FLEXIBILITY | FRIDAY
“Patience and persistence are vital qualities in the ultimate successful accomplishment of any worthwhile endeavor.”
—Joseph Pilates
Go “Swimming” to Strengthen Your Core
Pilates is all about developing strong core muscles by moving your limbs. All you need is a floor mat or yoga mat and about fifteen minutes. When you do each move, pay special attention to the breathing instructions. When you inhale, make it a very slow, deep breath, and feel your body expand with the breath. When you exhale, do it slowly and feel your body get just a little smaller and more relaxed.

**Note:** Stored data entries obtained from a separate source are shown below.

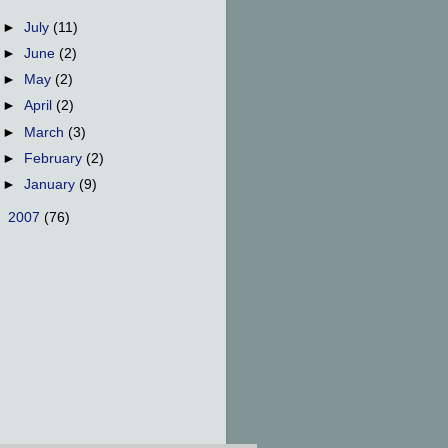
►
July
(11)
►
June
(2)
►
May
(2)
►
April
(2)
►
March
(3)
►
February
(2)
►
January
(9)
►
2007
(76)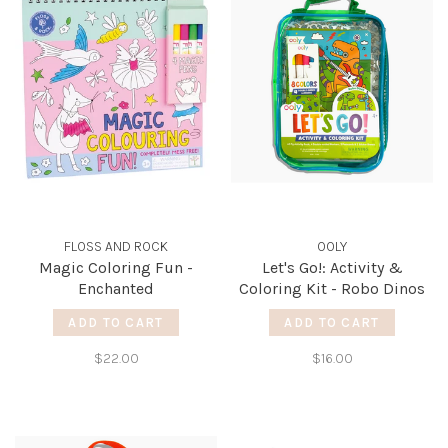
FLOSS AND ROCK
OOLY
Magic Coloring Fun -
Let's Go!: Activity &
Enchanted
Coloring Kit - Robo Dinos
ADD TO CART
ADD TO CART
$22.00
$16.00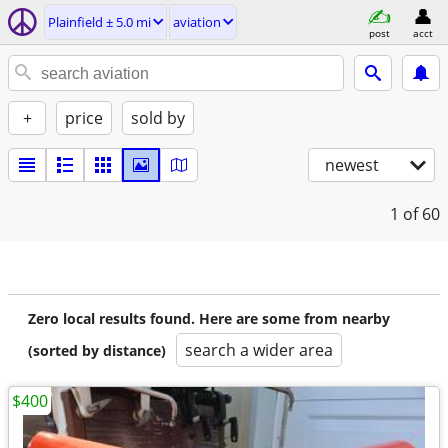
Plainfield ± 5.0 mi
aviation
post
acct
+
price
sold by
newest
1
of 60
Zero local results found. Here are some from nearby
search a wider area
(sorted by distance)
$400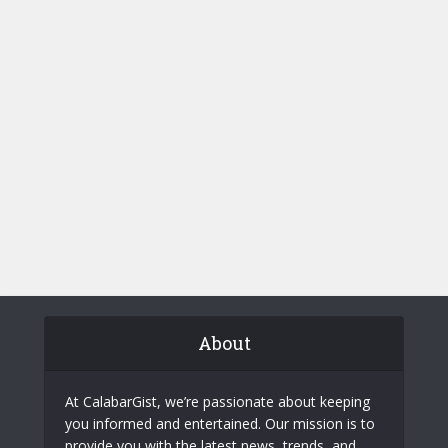
About
At CalabarGist, we’re passionate about keeping
you informed and entertained. Our mission is to
provide you with the latest news, trends, and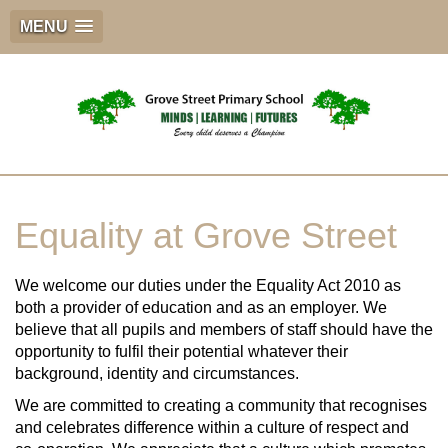
MENU
Equality at Grove Street
We welcome our duties under the Equality Act 2010 as
both a provider of education and as an employer. We
believe that all pupils and members of staff should have the
opportunity to fulfil their potential whatever their
background, identity and circumstances.
We are committed to creating a community that recognises
and celebrates difference within a culture of respect and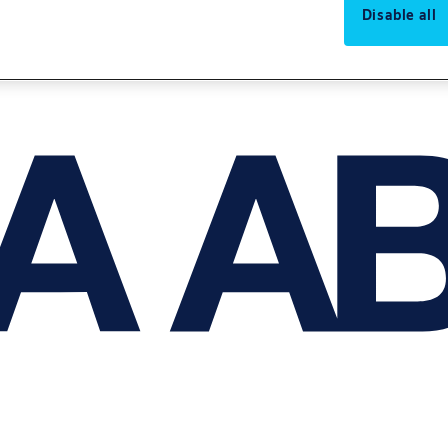
Disable all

Dive into a Pilates “Swim”
Lie with your stomach on the floor, arms over your head, legs out behind you, and abs gently contracted. Keeping your neck long, lift your arms and legs just a little off the floor and start to “swim” with your arms and legs, fluttering them. Do this about thirty times.
RECREATION | SATURDAY
“I do an awful lot of scuba diving. I love to be on the ocean, under the ocean. I live next to the ocean.”
—James Cameron
Take Diving Lessons
You’ve dreamed of seeing coral reefs, sunken treasure ships, and the beautiful world that lies beneath the surface of the ocean. What’s keeping you from making your dream a reality? Dive shops often have dive instructors who will teach you the basics in a swimming pool. Then you’ll take day trips to the ocean or a body of water where you can put what you’ve learned to work. Divers watch out for each other and the friendships can continue long after the dive is over. Find the time, money, and the courage to go after your dreams. On the other side of achieving them, you’ll feel pleasure and gratification and have a few new friends. And you’ll work some muscles and lose lots of weight!
REST | SUNDAY
“Leisure time is that five or six hours when you sleep at night.”
—George Allen
Get Plenty of Sleep
Your body, including your brain, actually mends and maintains itself when you sleep. If you strength train or do any sort of resistance exercise, then your muscles repair themselves and grow stronger when you’re asleep. If you don’t sleep, your muscles will stay fatigued and not get stronger. Getting enough sleep helps keep you safe; being sleep-deprived increases the likelihood of accidents and mistakes. It’s helpful to first recognize that you want to sleep well, i.e., seven to nine hours of uninterrupted sleep each night. Go to sleep and wake up at the same times. Your body loves regularity. If you are someone who sleeps very late on the weekends and then has trouble waking up for work on Monday, or if you sometimes stay up late and then crash the next evening, you aren’t helping yourself. Instead, seek regularity in your sleeping patterns.
TRY A SOOTHING LAVENDER BATH
A warm, lavender-scented bath is a great way to relax and unwind. It also promotes restful sleep. Lavender oil in a hot bath or as a massage oil before bed and lavender oil on the pillow can be very relaxing.